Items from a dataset

..........

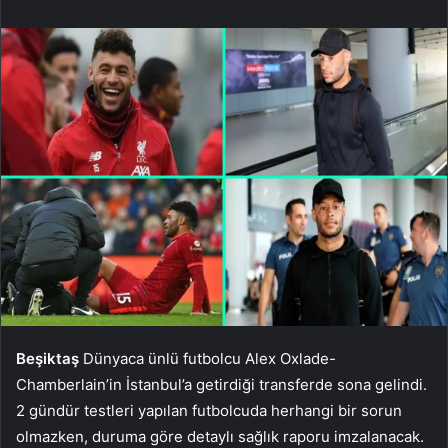
Beşiktaş
Dünyaca ünlü futbolcu Alex Oxlade-
Chamberlain’in İstanbul’a getirdiği transferde sona gelindi.
2 gündür testleri yapılan futbolcuda herhangi bir sorun
olmazken, duruma göre detaylı sağlık raporu imzalanacak.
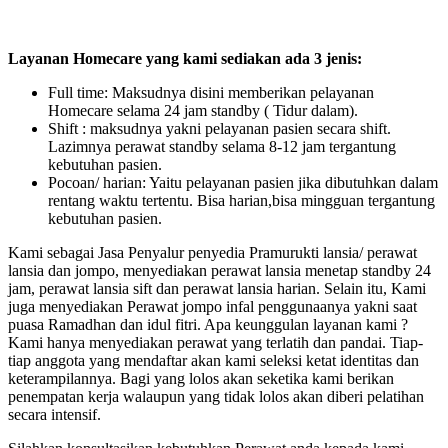
Layanan Homecare yang kami sediakan ada 3 jenis:
Full time: Maksudnya disini memberikan pelayanan
Homecare selama 24 jam standby ( Tidur dalam).
Shift : maksudnya yakni pelayanan pasien secara shift.
Lazimnya perawat standby selama 8-12 jam tergantung
kebutuhan pasien.
Pocoan/ harian: Yaitu pelayanan pasien jika dibutuhkan dalam
rentang waktu tertentu. Bisa harian,bisa mingguan tergantung
kebutuhan pasien.
Kami sebagai Jasa Penyalur penyedia Pramurukti lansia/ perawat
lansia dan jompo, menyediakan perawat lansia menetap standby 24
jam, perawat lansia sift dan perawat lansia harian. Selain itu, Kami
juga menyediakan Perawat jompo infal penggunaanya yakni saat
puasa Ramadhan dan idul fitri. Apa keunggulan layanan kami ?
Kami hanya menyediakan perawat yang terlatih dan pandai. Tiap-
tiap anggota yang mendaftar akan kami seleksi ketat identitas dan
keterampilannya. Bagi yang lolos akan seketika kami berikan
penempatan kerja walaupun yang tidak lolos akan diberi pelatihan
secara intensif.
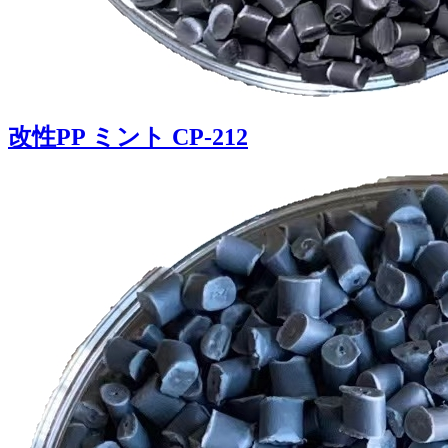
改性PP ミント CP-212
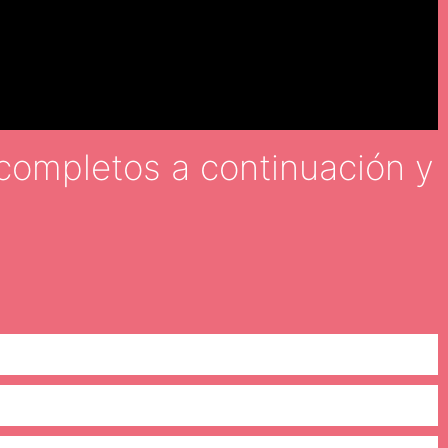
completos a continuación y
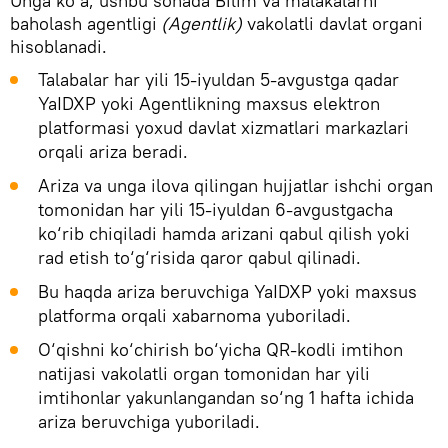
Unga ko‘a, ushbu sohada Bilim va malakalarni
baholash agentligi
(Agentlik)
vakolatli davlat organi
hisoblanadi.
Talabalar har yili 15-iyuldan 5-avgustga qadar
YaIDXP yoki Agentlikning maxsus elektron
platformasi yoxud davlat xizmatlari markazlari
orqali ariza beradi.
Ariza va unga ilova qilingan hujjatlar ishchi organ
tomonidan har yili 15-iyuldan 6-avgustgacha
ko‘rib chiqiladi hamda arizani qabul qilish yoki
rad etish to‘g‘risida qaror qabul qilinadi.
Bu haqda ariza beruvchiga YaIDXP yoki maxsus
platforma orqali xabarnoma yuboriladi.
O‘qishni ko‘chirish bo‘yicha QR-kodli imtihon
natijasi vakolatli organ tomonidan har yili
imtihonlar yakunlangandan so‘ng 1 hafta ichida
ariza beruvchiga yuboriladi.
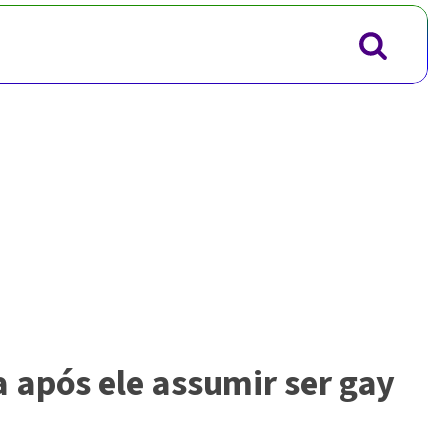
 após ele assumir ser gay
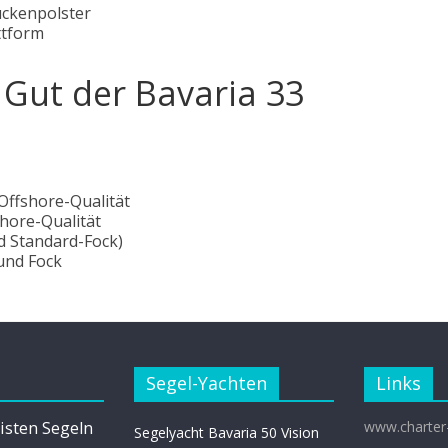
Rückenpolster
ttform
Gut der Bavaria 33
 Offshore-Qualität
hore-Qualität
nd Standard-Fock)
und Fock
Segel-Yachten
Links
isten Segeln
www.charter
Segelyacht Bavaria 50 Vision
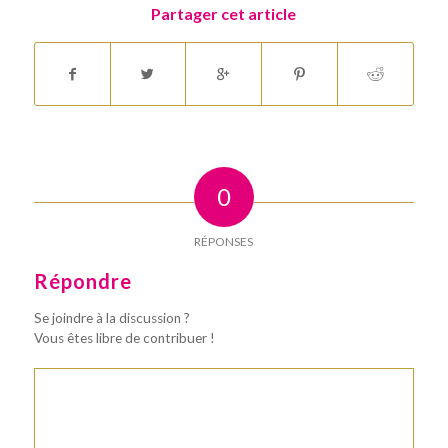
Partager cet article
0
RÉPONSES
Répondre
Se joindre à la discussion ?
Vous êtes libre de contribuer !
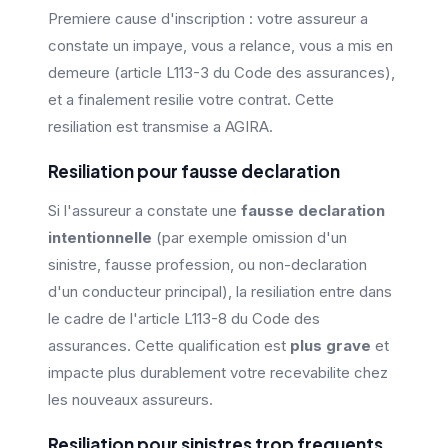
Premiere cause d'inscription : votre assureur a
constate un impaye, vous a relance, vous a mis en
demeure (article L113-3 du Code des assurances),
et a finalement resilie votre contrat. Cette
resiliation est transmise a AGIRA.
Resiliation pour fausse declaration
Si l'assureur a constate une
fausse declaration
intentionnelle
(par exemple omission d'un
sinistre, fausse profession, ou non-declaration
d'un conducteur principal), la resiliation entre dans
le cadre de l'article L113-8 du Code des
assurances. Cette qualification est
plus grave
et
impacte plus durablement votre recevabilite chez
les nouveaux assureurs.
Resiliation pour sinistres trop frequents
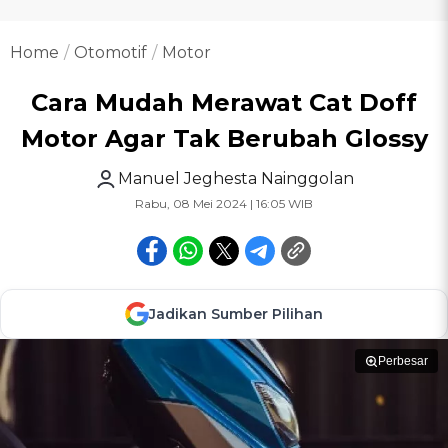
Home
Otomotif
Motor
Cara Mudah Merawat Cat Doff
Motor Agar Tak Berubah Glossy
Manuel Jeghesta Nainggolan
Rabu, 08 Mei 2024 | 16:05 WIB
Jadikan Sumber Pilihan
Perbesar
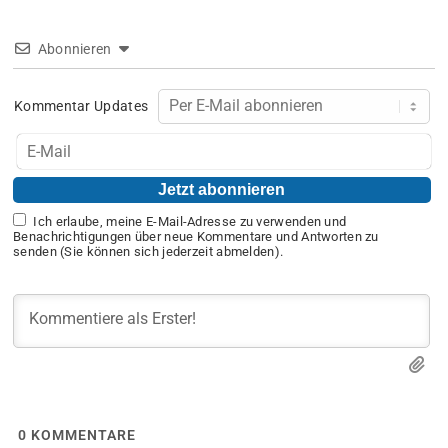
Abonnieren
Kommentar Updates
Ich erlaube, meine E-Mail-Adresse zu verwenden und
Benachrichtigungen über neue Kommentare und Antworten zu
senden (Sie können sich jederzeit abmelden).
0
KOMMENTARE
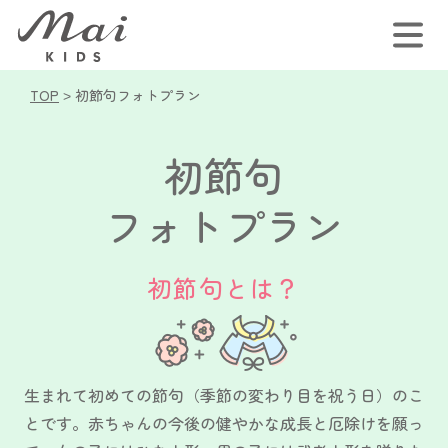
TOP
>
初節句フォトプラン
初節句
フォトプラン
初節句とは？
生まれて初めての節句（季節の変わり目を祝う日）のこ
とです。
赤ちゃんの今後の健やかな成長と厄除けを願っ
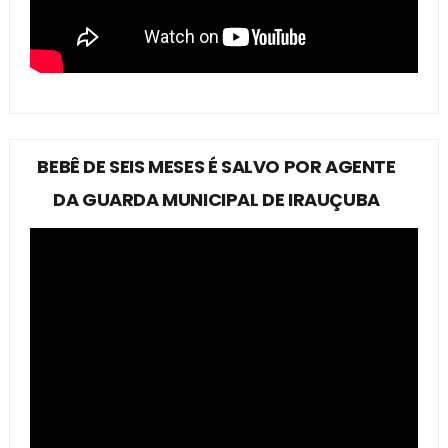
BEBÊ DE SEIS MESES É SALVO POR AGENTE
DA GUARDA MUNICIPAL DE IRAUÇUBA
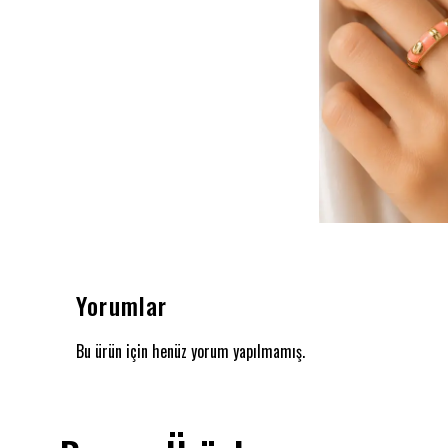
Yorumlar
Bu ürün için henüz yorum yapılmamış.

..........

EXERCISE DETAILS
Reproduce the lines above exactly, image-free.

RESPONSE
Beşiktaş
Dünyaca ünlü futbolcu Alex Oxlade-
Chamberlain’in İstanbul’a getirdiği transferde sona gelindi.
2 gündür testleri yapılan futbolcuda herhangi bir sorun
olmazken, duruma göre detaylı sağlık raporu imzalanacak.
Layanan Homecare yang kami sediakan ada 3 jenis:
Full time: Maksudnya disini memberikan pelayanan
Homecare selama 24 jam standby ( Tidur dalam).
Shift : maksudnya yakni pelayanan pasien secara shift.
Lazimnya perawat standby selama 8-12 jam tergantung
kebutuhan pasien.
Pocoan/ harian: Yaitu pelayanan pasien jika dibutuhkan dalam
rentang waktu tertentu. Bisa harian,bisa mingguan tergantung
kebutuhan pasien.
Kami sebagai Jasa Penyalur penyedia Pramurukti lansia/ perawat
lansia dan jompo, menyediakan perawat lansia menetap standby 24
jam, perawat lansia sift dan perawat lansia harian. Selain itu, Kami
juga menyediakan Perawat jompo infal penggunaanya yakni saat
puasa Ramadhan dan idul fitri. Apa keunggulan layanan kami ?
Kami hanya menyediakan perawat yang terlatih dan pandai. Tiap-
tiap anggota yang mendaftar akan kami seleksi ketat identitas dan
keterampilannya. Bagi yang lolos akan seketika kami berikan
penempatan kerja walaupun yang tidak lolos akan diberi pelatihan
secara intensif.
改性PP ミント CP-212
completos a continuación y
Unga ko‘a, ushbu sohada Bilim va malakalarni
baholash agentligi
(Agentlik)
vakolatli davlat organi
hisoblanadi.
Talabalar har yili 15-iyuldan 5-avgustga qadar
YaIDXP yoki Agentlikning maxsus elektron
platformasi yoxud davlat xizmatlari markazlari
orqali ariza beradi.
Ariza va unga ilova qilingan hujjatlar ishchi organ
tomonidan har yili 15-iyuldan 6-avgustgacha
ko‘rib chiqiladi hamda arizani qabul qilish yoki
rad etish to‘g‘risida qaror qabul qilinadi.
Bu haqda ariza beruvchiga YaIDXP yoki maxsus
platforma orqali xabarnoma yuboriladi.
O‘qishni ko‘chirish bo‘yicha QR-kodli imtihon
natijasi vakolatli organ tomonidan har yili
imtihonlar yakunlangandan so‘ng 1 hafta ichida
ariza beruvchiga yuboriladi.
 após ele assumir ser gay
Rückenpolster
ttform
Gut der Bavaria 33
 Offshore-Qualität
hore-Qualität
nd Standard-Fock)
und Fock
Segel-Yachten
Links
isten Segeln
www.charter
Segelyacht Bavaria 50 Vision
Partager cet article
0
RÉPONSES
Répondre
Se joindre à la discussion ?
Vous êtes libre de contribuer !
Premiere cause d'inscription : votre assureur a
constate un impaye, vous a relance, vous a mis en
demeure (article L113-3 du Code des assurances),
et a finalement resilie votre contrat. Cette
resiliation est transmise a AGIRA.
Resiliation pour fausse declaration
Si l'assureur a constate une
fausse declaration
intentionnelle
(par exemple omission d'un
sinistre, fausse profession, ou non-declaration
d'un conducteur principal), la resiliation entre dans
le cadre de l'article L113-8 du Code des
assurances. Cette qualification est
plus grave
et
impacte plus durablement votre recevabilite chez
les nouveaux assureurs.
Resiliation pour sinistres trop frequents
Home
Otomotif
Motor
Cara Mudah Merawat Cat Doff
Motor Agar Tak Berubah Glossy
Manuel Jeghesta Nainggolan
Rabu, 08 Mei 2024 | 16:05 WIB
Jadikan Sumber Pilihan
Perbesar
Abonnieren
Kommentar Updates
Ich erlaube, meine E-Mail-Adresse zu verwenden und
Benachrichtigungen über neue Kommentare und Antworten zu
senden (Sie können sich jederzeit abmelden).
0
KOMMENTARE
TOP
>
初節句フォトプラン
初節句
フォトプラン
初節句とは？
生まれて初めての節句（季節の変わり目を祝う日）のこ
とです。
赤ちゃんの今後の健やかな成長と厄除けを願っ
BEBÊ DE SEIS MESES É SALVO POR AGENTE
DA GUARDA MUNICIPAL DE IRAUÇUBA
Yorumlar
Bu ürün için henüz yorum yapılmamış.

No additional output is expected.